Grin Unless you're built like a bridal model, it's probably safe to assume you can't pull off a strapless dress.

Wifelife · 13/04/2018 22:44

Bridezilla2be completely agree!

Wifelife · 13/04/2018 22:45

SpongeBobJudgeyPants it’s all quite horrible really...

SaucyJane · 13/04/2018 22:48

All my friends who've worn strapless dresses have looked beautiful. However they have all been slim. My own massive boobs and portly top half are in no small part why DP and I aren't married - I'd never find a dress that I liked myself in!

One of my friends is half Indian and she surprised her husband with a drop dead stunning hand made sari. She looked amazing.
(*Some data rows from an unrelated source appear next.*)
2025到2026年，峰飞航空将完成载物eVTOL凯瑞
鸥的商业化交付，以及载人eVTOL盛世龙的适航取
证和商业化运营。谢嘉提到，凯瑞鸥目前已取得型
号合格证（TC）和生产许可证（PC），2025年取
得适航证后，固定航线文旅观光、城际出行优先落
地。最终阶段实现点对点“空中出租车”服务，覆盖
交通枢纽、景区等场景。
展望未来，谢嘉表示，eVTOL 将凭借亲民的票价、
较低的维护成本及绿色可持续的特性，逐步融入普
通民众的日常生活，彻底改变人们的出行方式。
Another wore a shorter dress - knee length - with a short veil; that was super stylish.

And another had louboutin shoes, so the red soles flashed and matched her bridesmaids' dresses, that looked brilliant.

Man, I'd love to borrow a size 8 body and spend the day at Vera Wang and Suzanne Neville!

sweetkitty · 13/04/2018 22:48

My poor best friend had a lovely strapless dress but she had lost a lot of weight for her wedding and the dress wasn’t altered enough, we were using a lot of tit tape but it still gaped, she’s still gutted about it.

I had a very informal wedding and wore a dress from Coast which I loved, very plain kind of fitted.